Beginning July 4, programming will expand tremendously to keep visitors occupied through the rest of the season. Monday through Saturday until August 28, the museum will offer free outdoor 30-minute sessions diving into a variety of beach-themed topics.
On Mondays, learn about the “History of our Surfmen,” explaining the role of the United States Life-Saving Service in rescuing ships, even off the coast of Ocean City. The “Beach Safety” initiative is held on Tuesdays with the Beach Patrol and provides the chance to learn semaphore, the method of communication used on the sand among lifeguards. The U.S. Coast Guard Auxiliary is on hand for Wednesday’s program and presents an intuitive session about “Knot Tying.” Crowds are likely the largest for the very popular “All About Sharks” program on Thursdays, which dispels fact from fiction about the role the big fish play in our oceans and gives a unique look at the jaw of a Mako shark and megalodon teeth. On Fridays, learn about how the island of Ocean City came to be and the species that inhabit it as part of the “Land, Sky, and Sea” initiative. Finally, on Saturdays, the “Aquarium Feeding” program allows another opportunity to see the wildlife of the coastal bays eat their first meal of the day.
As for who is welcome, the museum says to make it a family affair. “Our target audience is the entire family,” said newly-promoted Curator Christine Okerblom. “Whether its young children, parents, or grandparents, we offer an interactive educational experience that is fit for everyone.”
Walking Through History
While these programs are intriguing and offer unique Ocean City history, no artifact nor story is as special as the journey of the building itself. The building has served in its current capacity since 1978 but played many roles for an entire century before. Ocean City commissioned the first station in 1878 on Caroline Street, which lasted until the construction of a new and more advanced station in 1891. To the shock of many, the 1891 building is the same station that stands today, 130 years later.
In the century and a few decades that have passed, the building has served many purposes besides a life-saving station, including the central command for the Beach Patrol and a health and crisis center dedicated to wellness. The perseverance of the building is miraculous, considering that amid a land dispute in 1977, the 150-ton station was hauled across the beach on a trailer and moved to its current location. Reopening in its present form in 1978 during the famous Sunfest event, the museum has continued to stay committed to maintaining local history in the decades since.

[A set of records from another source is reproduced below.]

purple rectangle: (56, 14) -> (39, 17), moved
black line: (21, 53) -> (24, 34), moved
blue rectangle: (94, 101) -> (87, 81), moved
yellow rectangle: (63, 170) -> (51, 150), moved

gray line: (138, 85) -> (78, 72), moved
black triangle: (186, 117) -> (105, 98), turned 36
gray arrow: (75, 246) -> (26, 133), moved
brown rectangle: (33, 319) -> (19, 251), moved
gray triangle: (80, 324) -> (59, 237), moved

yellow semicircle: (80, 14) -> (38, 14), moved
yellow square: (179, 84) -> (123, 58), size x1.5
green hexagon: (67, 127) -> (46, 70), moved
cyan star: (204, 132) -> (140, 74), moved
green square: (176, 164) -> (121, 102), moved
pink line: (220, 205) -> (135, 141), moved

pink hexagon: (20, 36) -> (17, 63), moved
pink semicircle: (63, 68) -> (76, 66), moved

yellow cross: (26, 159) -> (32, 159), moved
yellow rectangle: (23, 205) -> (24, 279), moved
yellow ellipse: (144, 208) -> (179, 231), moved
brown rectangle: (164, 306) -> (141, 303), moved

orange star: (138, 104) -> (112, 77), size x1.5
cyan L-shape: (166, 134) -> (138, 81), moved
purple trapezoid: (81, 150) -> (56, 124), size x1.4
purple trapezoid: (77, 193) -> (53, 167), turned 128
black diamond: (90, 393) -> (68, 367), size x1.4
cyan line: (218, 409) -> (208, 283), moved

Although the museum honors the past of the life-saving service, it also meets the challenge of being Ocean City’s only museum. Displays include “Sands from Around the World,” “The Boardwalk of Yesteryear,” and “A Feminine Touch” highlighting the impact of women on Ocean City. The exhibits are permanent and on display all year.

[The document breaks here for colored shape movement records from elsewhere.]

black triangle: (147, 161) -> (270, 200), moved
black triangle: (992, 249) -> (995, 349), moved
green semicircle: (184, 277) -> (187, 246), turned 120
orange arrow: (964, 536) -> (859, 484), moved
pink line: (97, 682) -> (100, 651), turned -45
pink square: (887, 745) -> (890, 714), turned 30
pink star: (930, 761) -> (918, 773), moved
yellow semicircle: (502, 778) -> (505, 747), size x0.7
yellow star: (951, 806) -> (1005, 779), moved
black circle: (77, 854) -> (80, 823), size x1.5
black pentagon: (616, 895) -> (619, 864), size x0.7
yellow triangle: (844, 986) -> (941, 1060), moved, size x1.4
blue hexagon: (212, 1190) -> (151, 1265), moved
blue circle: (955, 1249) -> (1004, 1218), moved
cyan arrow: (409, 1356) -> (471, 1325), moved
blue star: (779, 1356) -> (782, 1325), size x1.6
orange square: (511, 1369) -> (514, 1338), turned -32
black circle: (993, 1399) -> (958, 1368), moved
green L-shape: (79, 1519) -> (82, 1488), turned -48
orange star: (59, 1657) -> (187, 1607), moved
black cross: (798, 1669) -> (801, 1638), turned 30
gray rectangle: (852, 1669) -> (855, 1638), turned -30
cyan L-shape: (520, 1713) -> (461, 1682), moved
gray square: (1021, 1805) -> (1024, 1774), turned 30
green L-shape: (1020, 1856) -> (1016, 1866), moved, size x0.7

Finding a Future for The Past
Earlier in 2021, the museum announced the addition of a second location, when the Bank of Ocean City donated its now-closed historic downtown building to the Museum Society. While the bank unveiled the plans several months ago, museum staff says that funding is still needed to push the project forward. Once they secure grants and begin exterior renovations, a timeline for the opening of the new museum branch will be clearer.
Click here to read more about the new location.
For those that have not visited the museum before, the Ocean City experience is incomplete without a stop at the Life-Saving Station Museum. “You will come here and learn about the beach town you love and get to know its history,” Okerblom passionately explained. “Along with eating at restaurants and playing on the beach, this is your unique educational and cultural Ocean City experience. We have something for everyone.”
Admission to the indoor museum is free for children 11 and younger, $3.00 for adolescents 12-18, veterans and seniors ages 62 or older, and $5.00 for adults. Call 410-289-4991 or click here for more information.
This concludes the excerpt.